Peter Hedegaard 1970s gouaches at Rocket gallery, London 2/4/13 - 15/6/13

the number that are divided with diagonals, which move in a single point perspectival logic, seems to imply the artist was fully aware of this illusion - intended it even, as a supposed gainsaid. Nothing here is overpainted. Things are worked out and executed accordingly. There is a pervasive sense of proportion that is separate also to the making. The Golden Rectangle sprang to mind - as did Fibonacci. I could well be miles off, granted. The colour seems very carefully considered and there are tensions in the work that give it a spine which stops it drifting into visual Muzak.
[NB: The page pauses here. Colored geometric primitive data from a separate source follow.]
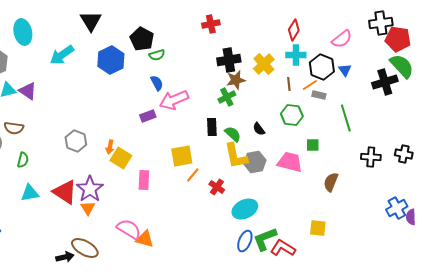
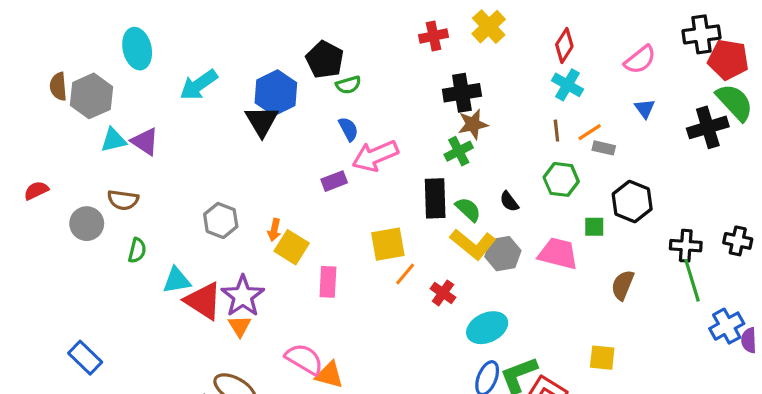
black triangle: (91, 21) -> (262, 121), moved
cyan cross: (296, 55) -> (568, 85), turned 30
yellow cross: (264, 64) -> (489, 27), moved
black hexagon: (322, 67) -> (632, 202), moved
green line: (346, 118) -> (692, 280), moved
black rectangle: (212, 127) -> (435, 198), size x1.4
yellow L-shape: (236, 156) -> (473, 244), turned -40
cyan triangle: (30, 193) -> (177, 280), moved

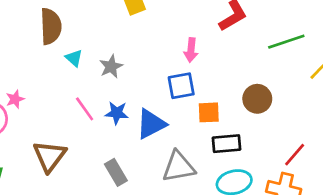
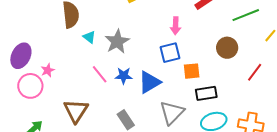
gray star: (111, 66) -> (117, 42), size x1.4
brown circle: (257, 99) -> (227, 48), moved
red line: (295, 155) -> (255, 72), moved
gray triangle: (179, 167) -> (172, 113), turned -32

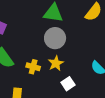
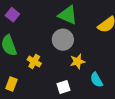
yellow star: (56, 63) -> (77, 61), moved

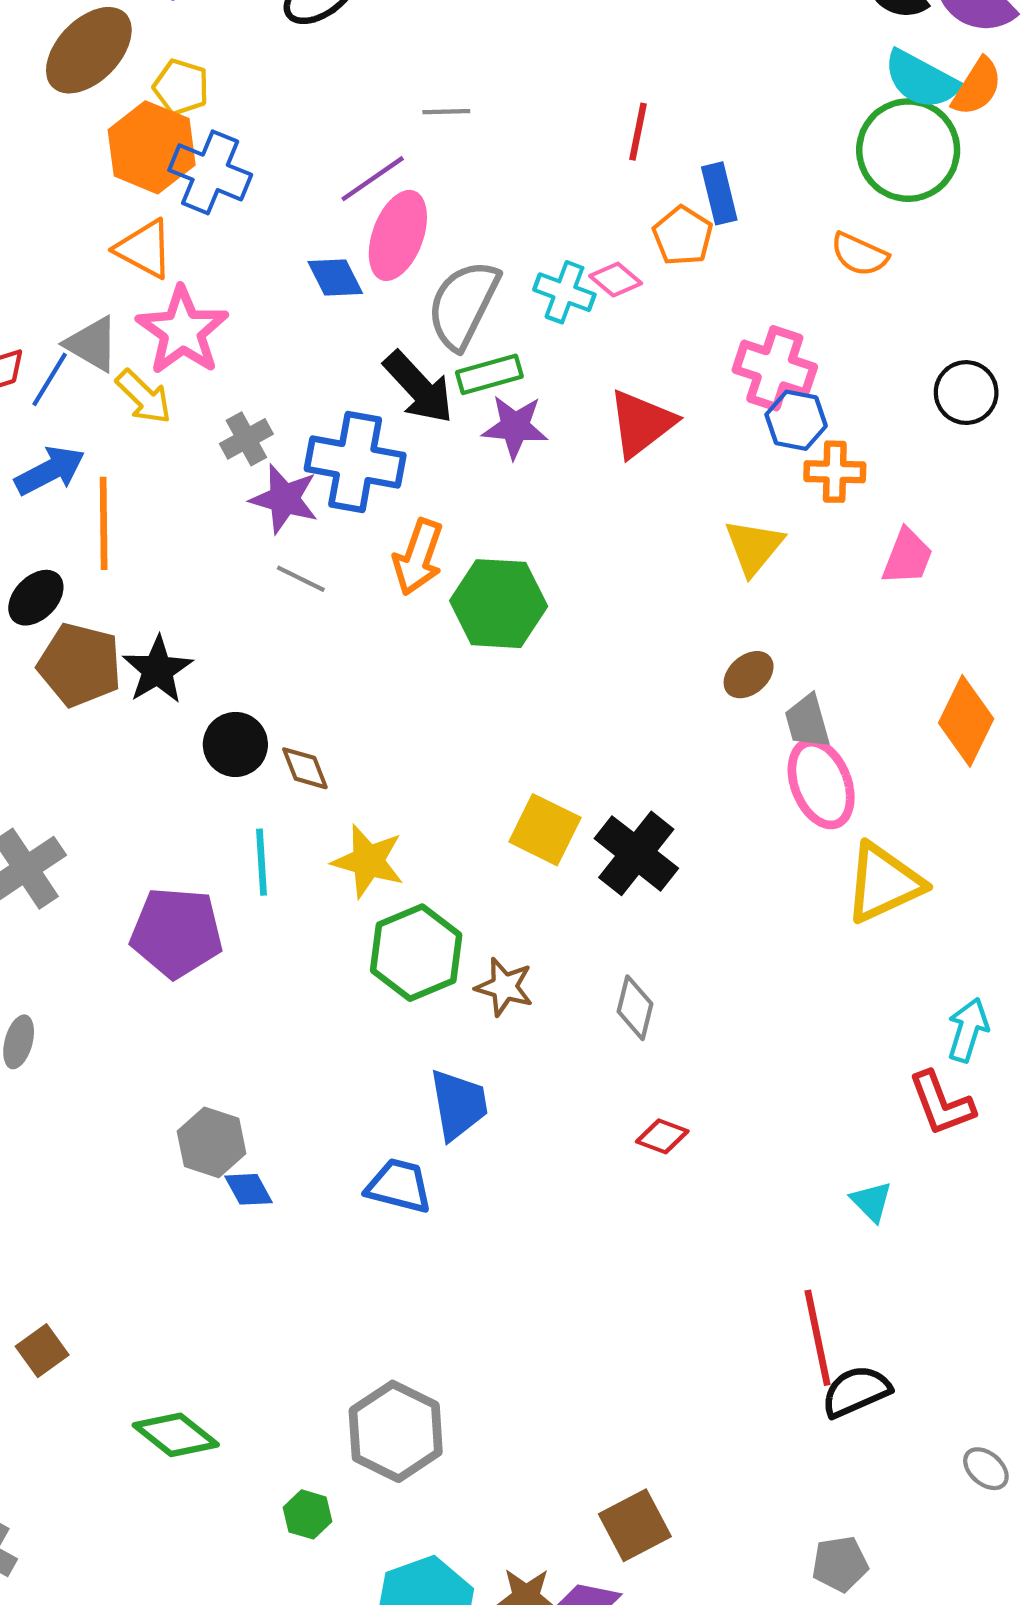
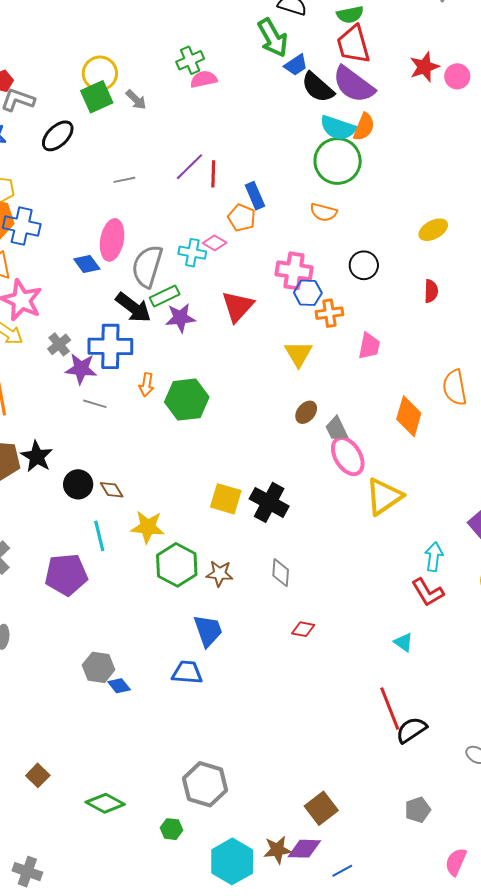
purple line: (373, 179) -> (190, 167), moved
black circle: (966, 393) -> (364, 265), moved
orange arrow: (418, 557) -> (146, 385), size x0.7

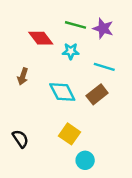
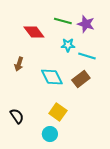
cyan star: (71, 51) -> (68, 45), moved
cyan circle: (85, 160) -> (50, 134), moved

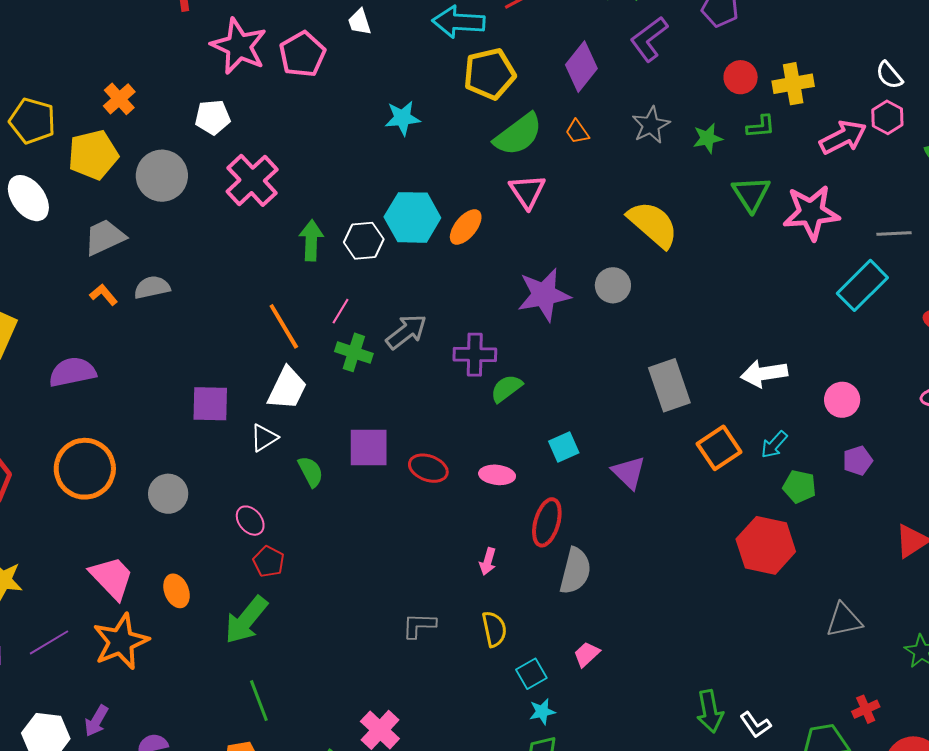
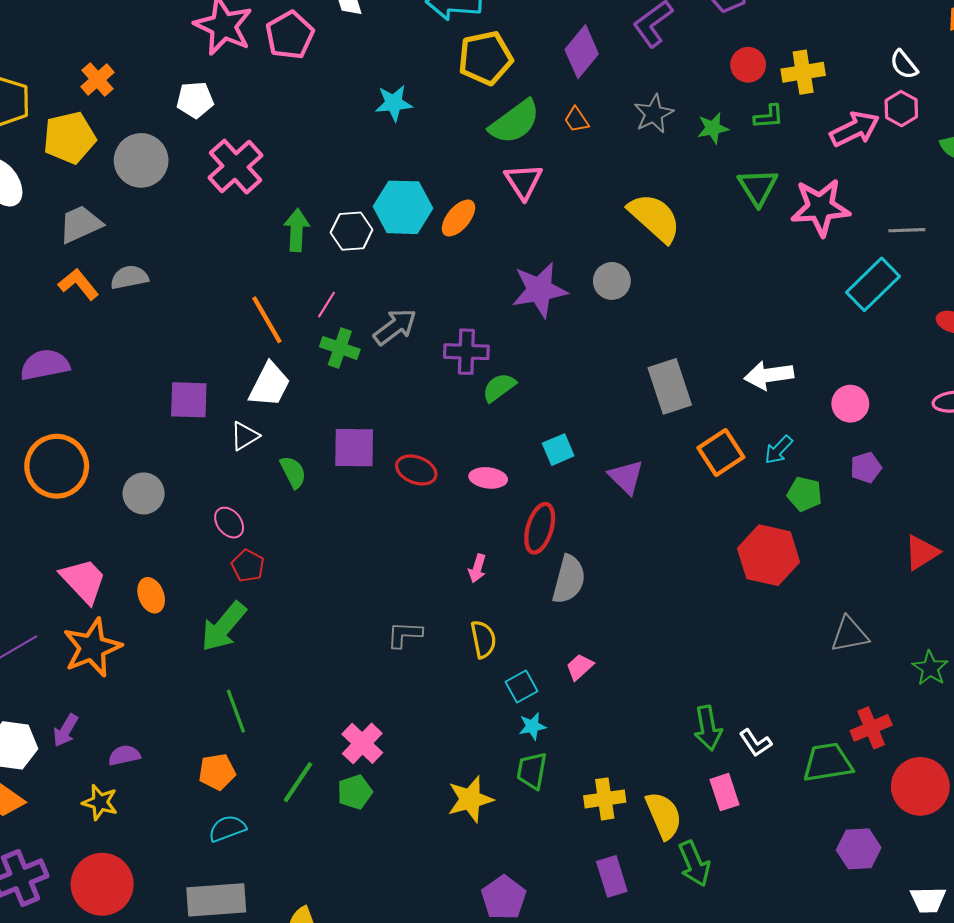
orange L-shape: (104, 295) -> (79, 284), size x1.4
red cross: (866, 709) -> (871, 728), size x1.4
The screen prints which were part of a previous exhibition and some of which were in evidence take the gouache studies to their clinical conclusions. There are some well assembled colour “chords” in the prints - the little irregularities now lost in the smack, bang, wallop of the squeegee’s precision. Differences become essential when surface is so even and unforgiving.

We are told that Hedegaard became disillusioned with the art world (queue forming) after an early success at the John Moores. Thence, turned inwards to explore colour in ever more exacting systems. I get a sense of unease when I hear about an artist working on the theory of colour - images of bits of coloured paper pinned like lab rats to be analysed when presented with other bits of coloured paper. These are much more jolly affairs though. How can one not but nod at high key colours carefully, pedagogically arranged? There are no great dramas here and no emotional highs either. This is not in their ambition though. They are pleasant, polite visual essays in colour; colours in relation to size and shape, colours as sequence, colours as rhythm: doomed to success, to be harsh.

I have pondered which medium best suits shape - shape as a definite delineated form - in any quasi polygonal state, and over this past year or so, have also wondered about the role of "shape/s" in a painting. Does collage or even screen printing do shape better than painting for example? (I do not mean that paintings should be "shapeless" or even not use shapes, as the edge determines the overall shape anyway. I have used masking tape, but I have this nagging feeling that in doing so, I was closing more doors than opening. It’s a feeling only, as I have no reductionist doctrines. It's just that geometries feel better realised through collage and print than through painting. I am saying this through the experiences of making all three - and exploring shape explicitly too. Furthermore, having an area marked out and then colouring it in, seems to be - ironically - akin to a sort of pre- determinism that is related to figuration. Colouring in feels the same as “designing” something. Having it all worked out before the final making bit occurs.

In conclusion; although this is a show about shape, sequence and interval, I am not convinced it is actually about colour per se - which seems a heck of a thing to say when you look at the works. It's as if the colour cancels itself out due to the overarching nature of the formats, or rather their design. These are colours, rather than colour. Colours are nice, colours are attractive and can serve an important function in design. Look at any Apple advert! In Art though they need to become colour. Hedegaard had worked originally in design and this is clear in the attack of the works, which have that design orientated singularity of intent and a feel for colour which is systematic. If designers start from a base of a pyramid and work their way to the concluding point of the apex, honing until a single certainty is arrived at; then artists start from the precariousness of the point and open out possibilities whilst maintaining an uncertain, unforeseen balancing act - it could fall down or it could stay up. This show is less pyramidal, more...rectangular.